A music group called OK GO created a home-spun video for $10. They filmed it in one of their backyards and uploaded it to youtube.com. It outstripped the Barenaked Ladies "Speaker's Corner" loonie music video. Their label was quite upset that they had not asked for permission, but soon shut up when they realized the video had been downloaded some 900,000 times. The video,“A Million Ways” Dance, was the most downloaded music video ever this past august with over 9 million downloads. Their next youtube video was their "Here it goes again" and was downloaded a million times in the first six days of its posting. All this poularity drove up sales on iTunes, and no doubt elsewhere. It is easy for me to see why U2 would try the same thing.

Also, to give George an answer, I would have to say TV viewers are getting pickier in general - watching specific shows on either the internet or TV - shows that match their interests - rather than just turning on the TV and channel surfing until bed time. That is hardly a definitive answer, but it is a starting point.

Just a couple of cents worth ...

Al Brown

Someone will figure out that enabling people to cobble together their own 30/60 minute TV shows of their favorite clips is the way toward profits.

Such shows could carry ads just like network tv. Ads targeted at each viewer (just watch what they click on) will be worth a lot more than ads that waste viewer attention and advertiser dollars. Google has got to be eyeing such an opportunity.

George Nimeh

Hi,

Amongst other things, I think there is a need for folks like the BBC to ask the right questions.

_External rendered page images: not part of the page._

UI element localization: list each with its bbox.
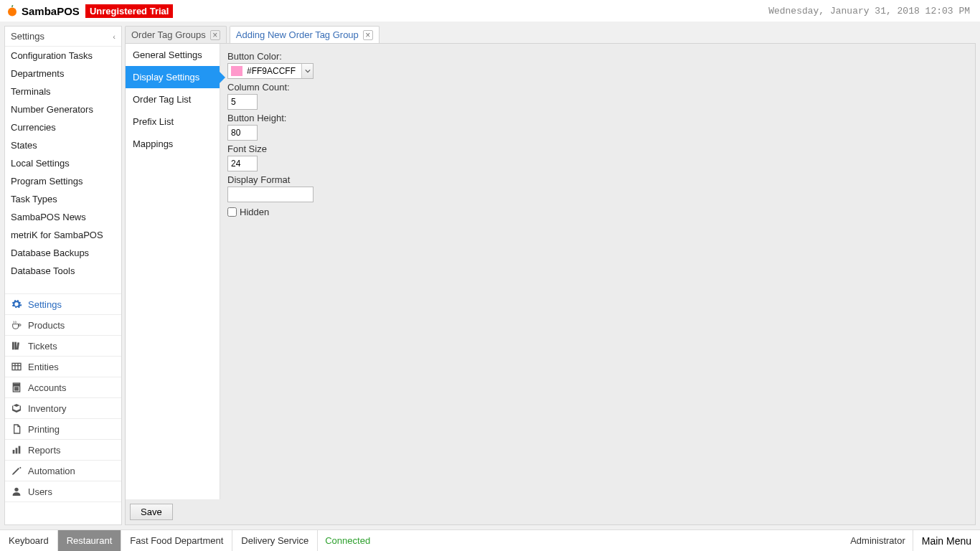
module-label: Users	[28, 486, 52, 497]
box-icon	[11, 402, 22, 414]
module-label: Tickets	[28, 341, 57, 352]
gear-icon	[11, 298, 22, 310]
calculator-icon	[11, 382, 22, 393]
bottom-delivery[interactable]: Delivery Service	[232, 530, 318, 551]
button-color-input[interactable]	[245, 65, 301, 77]
sidebar-item[interactable]: Currencies	[5, 118, 121, 136]
user-icon	[11, 486, 22, 497]
svg-rect-2	[14, 342, 17, 350]
trial-badge: Unregistered Trial	[85, 4, 174, 18]
subtab-mappings[interactable]: Mappings	[126, 133, 220, 155]
svg-rect-17	[16, 448, 18, 453]
settings-list: Configuration Tasks Departments Terminal…	[5, 47, 121, 280]
sidebar-item[interactable]: Database Backups	[5, 244, 121, 262]
display-format-input[interactable]	[227, 187, 314, 202]
module-inventory[interactable]: Inventory	[5, 398, 121, 419]
bars-icon	[11, 444, 22, 456]
sidebar-item[interactable]: SambaPOS News	[5, 208, 121, 226]
close-icon[interactable]: ×	[210, 30, 220, 40]
svg-point-11	[16, 387, 17, 388]
save-button[interactable]: Save	[130, 504, 173, 520]
collapse-icon[interactable]: ‹	[113, 32, 116, 41]
font-size-input[interactable]	[227, 156, 258, 171]
tab-row: Order Tag Groups × Adding New Order Tag …	[125, 26, 976, 43]
module-tickets[interactable]: Tickets	[5, 336, 121, 357]
svg-point-19	[14, 488, 18, 491]
current-user: Administrator	[843, 530, 913, 551]
module-printing[interactable]: Printing	[5, 419, 121, 440]
subtab-prefix-list[interactable]: Prefix List	[126, 110, 220, 133]
chevron-down-icon[interactable]	[301, 64, 313, 78]
brand: SambaPOS Unregistered Trial	[6, 4, 173, 18]
font-size-label: Font Size	[227, 143, 968, 154]
svg-point-15	[17, 390, 18, 390]
sub-sidebar: General Settings Display Settings Order …	[126, 44, 220, 499]
module-reports[interactable]: Reports	[5, 440, 121, 461]
pencil-icon	[11, 465, 22, 476]
sidebar-item[interactable]: Terminals	[5, 83, 121, 100]
module-label: Inventory	[28, 403, 66, 414]
topbar: SambaPOS Unregistered Trial Wednesday, J…	[0, 0, 980, 22]
module-users[interactable]: Users	[5, 481, 121, 502]
display-settings-form: Button Color: Column Count:	[220, 44, 975, 499]
sidebar-item[interactable]: Program Settings	[5, 172, 121, 190]
svg-rect-18	[19, 446, 21, 454]
bottom-restaurant[interactable]: Restaurant	[58, 530, 122, 551]
sidebar-item[interactable]: Departments	[5, 65, 121, 83]
sidebar-item[interactable]: Configuration Tasks	[5, 47, 121, 65]
button-height-label: Button Height:	[227, 113, 968, 123]
svg-point-10	[14, 387, 15, 388]
module-entities[interactable]: Entities	[5, 357, 121, 377]
logo-icon	[6, 4, 19, 17]
svg-point-0	[8, 8, 17, 17]
close-icon[interactable]: ×	[363, 30, 373, 40]
button-height-input[interactable]	[227, 125, 258, 141]
module-accounts[interactable]: Accounts	[5, 377, 121, 398]
color-swatch	[231, 66, 242, 76]
sidebar-header[interactable]: Settings ‹	[5, 27, 121, 47]
hidden-label[interactable]: Hidden	[240, 207, 269, 217]
page-icon	[11, 423, 22, 435]
svg-rect-16	[13, 450, 15, 453]
tab-order-tag-groups[interactable]: Order Tag Groups ×	[125, 26, 227, 43]
tab-label: Order Tag Groups	[131, 29, 206, 40]
module-label: Reports	[28, 445, 61, 456]
hidden-checkbox[interactable]	[227, 207, 237, 217]
module-label: Accounts	[28, 382, 66, 393]
sidebar-item[interactable]: Database Tools	[5, 262, 121, 280]
svg-rect-9	[14, 384, 19, 386]
tab-adding-new-order-tag-group[interactable]: Adding New Order Tag Group ×	[230, 26, 380, 43]
bottom-keyboard[interactable]: Keyboard	[0, 530, 58, 551]
svg-point-14	[16, 390, 17, 390]
sidebar-title: Settings	[11, 31, 44, 42]
sidebar-item[interactable]: Task Types	[5, 190, 121, 208]
module-label: Products	[28, 320, 65, 331]
coffee-icon	[11, 319, 22, 331]
sidebar: Settings ‹ Configuration Tasks Departmen…	[4, 26, 122, 525]
bottom-bar: Keyboard Restaurant Fast Food Department…	[0, 529, 980, 551]
main-menu-button[interactable]: Main Menu	[913, 530, 980, 551]
svg-point-12	[17, 387, 18, 388]
sidebar-item[interactable]: metriK for SambaPOS	[5, 226, 121, 244]
module-products[interactable]: Products	[5, 315, 121, 336]
svg-point-13	[14, 390, 15, 390]
column-count-input[interactable]	[227, 94, 258, 110]
brand-name: SambaPOS	[22, 5, 80, 17]
module-label: Printing	[28, 424, 60, 435]
subtab-display-settings[interactable]: Display Settings	[126, 66, 220, 88]
button-color-label: Button Color:	[227, 51, 968, 62]
editor-panel: General Settings Display Settings Order …	[125, 43, 976, 525]
sidebar-item[interactable]: States	[5, 136, 121, 154]
module-settings[interactable]: Settings	[5, 294, 121, 315]
subtab-order-tag-list[interactable]: Order Tag List	[126, 88, 220, 110]
sidebar-item[interactable]: Number Generators	[5, 100, 121, 118]
module-list: Settings Products Tickets Entities Accou…	[5, 294, 121, 524]
subtab-general-settings[interactable]: General Settings	[126, 44, 220, 66]
svg-rect-4	[12, 363, 21, 369]
module-automation[interactable]: Automation	[5, 461, 121, 481]
button-color-combo[interactable]	[227, 63, 314, 79]
datetime-label: Wednesday, January 31, 2018 12:03 PM	[768, 6, 974, 17]
column-count-label: Column Count:	[227, 82, 968, 93]
bottom-fast-food[interactable]: Fast Food Department	[121, 530, 232, 551]
sidebar-item[interactable]: Local Settings	[5, 154, 121, 172]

Of course people who watch more online video will watch less TV. There are only 24 hours in a day. But, what TV do those folks choose to watch? Are they influenced by what they've seen on the internet? Are they more likely to check out a show that they've seen/previewed online? Do they tell other people about what they've seen.

More here:
http://www.i-boy.com/weblog/2006/11/bbc-vs-cbs.html

~G~

Ian Delaney

I haven't written on this yet because it's really hard to reconcile these two pieces of contradictory research. I think partially, people don't necessarily do what they tell researchers that they do.